Tests 'doing more harm than good'

The danger is that lower ability pupils will be turned off learning

A study claims that tests for 14-year-olds are not only of doubtful value but may be doing harm.

It concludes that pressure to coach pupils towards the tests and to achieve good results in them is undermining the curriculum.

The study was carried out by the Association of Teachers and Lecturers, working with the National Association for the Teaching of English and the Association of Teachers of Mathematics. It was based on nearly 550 responses from teachers to a questionnaire about English and maths tests at Key Stage 3, followed by two focus groups which met after marked scripts had been returned to schools.

The authors say that the tests tend to turn off pupils of lower ability, producing a negative attitude towards further learning.

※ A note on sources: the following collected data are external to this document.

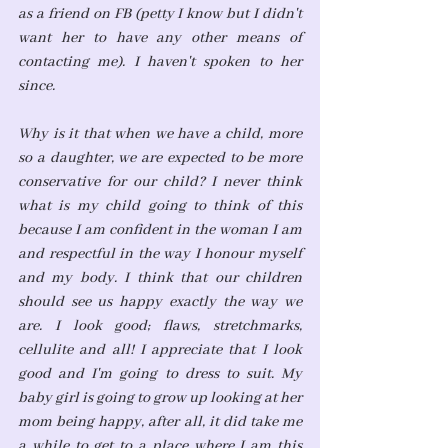
as a friend on FB (petty I know but I didn't 
want her to have any other means of 
contacting me). I haven't spoken to her 
since. 
Why is it that when we have a child, more 
so a daughter, we are expected to be more 
conservative for our child? I never think 
what is my child going to think of this 
because I am confident in the woman I am 
and respectful in the way I honour myself 
and my body. I think that our children 
should see us happy exactly the way we 
are. I look good; flaws, stretchmarks, 
cellulite and all! I appreciate that I look 
good and I'm going to dress to suit. My 
baby girl is going to grow up looking at her 
mom being happy, after all, it did take me 
a while to get to a place where I am this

Many teachers, they say, still believe that formal assessments by them would be more useful.

'Unreliable'

There are also "serious concerns" about the validity and reliability of the tests and about the quality of external marking, particularly for English.

The association notes that this tends to confirm remarks by the Chief Inspector of Schools in England, Chris Woodhead. Mr Woodhead said in a seminar in the London School of Economics that the tests needed to be more "standardised", that year-on-year comparisons were unreliable and that there were problems with how they were administered by teachers in the classroom.


[ image: QCA: Under fire]
QCA: Under fire
The authors of the new study say "the purposes to which national test results are now being put is profoundly de-professionalising, subverting good practice in assessment and, consequently, in the process of teaching and learning."

Their conclusion is that "the ultimate losers are the pupils themselves."

The association's General Secretary, Peter Smith, said: "The Qualifications and Curriculum Authority must, as a matter of urgency, review the way tests are both set and marked. What have they got to hide?

"When teachers and the government's chief inspector join in a chorus of concern, something must be badly wrong."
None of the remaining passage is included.